I'm still doing my Spanish lessons on my phone. I have done several lessons and feel I am getting better even though I am slow. It's coming back... slowly. However, I know if I tried to even listen to a conversation in Spanish I would be lost and fail to communicate. Maybe if I was talking to a child I could do it. ha ha. SO SAD! I wish it came easy to me. At least I'm trying.

It has been super slow and at work... and really empty. Everyone is on spring break. Today was just me and my co-worker Ron and we both felt like it was the slowest day in the world... except the last half hour when I got super slammed with a bunch of consulting work. I hate it when I am given a bunch of stuff right before I'm supposed to go home when I was waiting around all day for work. Thanks a lot guys!

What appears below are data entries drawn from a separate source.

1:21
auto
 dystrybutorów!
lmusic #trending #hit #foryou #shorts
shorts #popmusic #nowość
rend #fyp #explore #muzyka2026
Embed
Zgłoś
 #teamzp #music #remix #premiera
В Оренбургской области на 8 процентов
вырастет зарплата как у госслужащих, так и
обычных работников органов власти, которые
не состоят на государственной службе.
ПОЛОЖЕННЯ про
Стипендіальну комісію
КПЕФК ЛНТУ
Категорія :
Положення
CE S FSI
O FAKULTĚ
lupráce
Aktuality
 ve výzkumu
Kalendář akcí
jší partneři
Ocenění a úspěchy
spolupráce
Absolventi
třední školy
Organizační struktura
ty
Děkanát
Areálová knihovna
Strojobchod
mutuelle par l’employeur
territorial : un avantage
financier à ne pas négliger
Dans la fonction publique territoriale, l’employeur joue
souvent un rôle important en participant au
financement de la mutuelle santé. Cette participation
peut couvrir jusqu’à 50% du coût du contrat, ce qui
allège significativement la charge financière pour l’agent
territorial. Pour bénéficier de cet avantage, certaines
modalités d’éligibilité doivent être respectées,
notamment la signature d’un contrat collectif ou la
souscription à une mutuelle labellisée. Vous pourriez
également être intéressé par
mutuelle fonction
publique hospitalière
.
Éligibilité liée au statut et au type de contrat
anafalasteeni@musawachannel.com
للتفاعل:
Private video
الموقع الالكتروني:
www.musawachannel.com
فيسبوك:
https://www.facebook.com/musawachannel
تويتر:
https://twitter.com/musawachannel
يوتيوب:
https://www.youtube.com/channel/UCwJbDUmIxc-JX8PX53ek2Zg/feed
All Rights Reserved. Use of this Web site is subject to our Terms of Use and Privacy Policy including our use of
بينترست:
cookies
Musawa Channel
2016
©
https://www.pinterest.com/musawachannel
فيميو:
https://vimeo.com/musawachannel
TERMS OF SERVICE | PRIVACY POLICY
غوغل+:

I finished watching all the seasons of Hoarding. Can you believe it? I don't know how I watch all of that. It was gross. However, now I want to clean my house and go through my stuff and get rid of stuff. Ha ha. Now I have started watching "The Glades".  It's another murder solving show... but a little more light hearted than "The Killing" and every episode it is solved by the end of the episode. So far I like it, but I liked "The Killing" better. This one is 3 seasons long. Not sure what I will watch after this one is done.

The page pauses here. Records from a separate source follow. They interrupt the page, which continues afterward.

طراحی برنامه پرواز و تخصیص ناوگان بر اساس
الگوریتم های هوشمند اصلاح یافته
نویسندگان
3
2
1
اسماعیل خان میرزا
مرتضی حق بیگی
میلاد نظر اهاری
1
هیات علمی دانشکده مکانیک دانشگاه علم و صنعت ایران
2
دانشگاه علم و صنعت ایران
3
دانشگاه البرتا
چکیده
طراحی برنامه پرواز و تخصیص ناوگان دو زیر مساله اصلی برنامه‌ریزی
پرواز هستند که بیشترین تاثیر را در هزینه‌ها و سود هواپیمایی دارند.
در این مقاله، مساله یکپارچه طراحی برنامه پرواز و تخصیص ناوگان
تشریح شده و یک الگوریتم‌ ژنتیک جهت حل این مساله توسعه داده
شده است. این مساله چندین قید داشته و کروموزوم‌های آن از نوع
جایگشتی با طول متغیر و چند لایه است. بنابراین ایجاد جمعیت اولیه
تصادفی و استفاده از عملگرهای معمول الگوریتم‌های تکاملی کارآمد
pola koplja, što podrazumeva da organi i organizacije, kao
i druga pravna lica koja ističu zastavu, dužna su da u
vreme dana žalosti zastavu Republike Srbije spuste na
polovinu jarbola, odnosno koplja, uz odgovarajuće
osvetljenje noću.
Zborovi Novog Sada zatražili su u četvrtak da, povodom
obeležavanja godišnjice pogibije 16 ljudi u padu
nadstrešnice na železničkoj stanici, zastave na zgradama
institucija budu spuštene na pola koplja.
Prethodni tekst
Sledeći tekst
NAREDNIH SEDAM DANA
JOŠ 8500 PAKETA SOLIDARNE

I finally started working on my Southeast Asia video. I have done all the Vietnam video's and traveling there part.. in the middle of Cambodia. Hopefully I will finish it quickly so that I can start working on my book of that trip before I get too behind. I give myself so many projects. I like it when it's all done, but it's hard to get myself to want to actually work on them. Especially after several months after a trip... you lose a little motivation. At least I do.

Everything is starting to turn green and the trees are starting to bloom. I LOVE it when the earth comes alive again. I love spring. I love wearing flip flops again. I took a walk today and just stared at all the blooming trees and smelled the flowers (not the white ones though, those ones stink) and just loved it. So thankful it's spring.


Tuesday, April 8, 2014

Fisher Towers


Moab is a beautiful place. There is a reason why it is one of the top places to see in the west. All the red rock... it makes for a beautiful scene. I hadn't been in 9 years, but when I went 9 years ago, my good friend Monica took me on the Fisher Towers hike. I remember loving it, so I wanted to go again and take Allison and Quinette who had both never been before. SO glad we did.


First of all, it was a great hike because it wasn't very crowded. It isn't part of Arches National Park, so it is less crowded AND free! Can't beat that. Spring is a beautiful time to hike there. We saw a lot more flowers and greenery than you would any other time of year.


The trail takes you up and down and through the mountain... it is an awesome trail.




And the end of the trail provides you an amazing view of Moab and the Colorado river. I just couldn't get enough of it.






The hike took us a few hours, but I felt like it was a very pleasant hike. Uphill, but nothing unbearable. I loved it. I think we all did. I just love these girls and so glad that they are up for all the adventures that I want to do. Love having adventure buddies.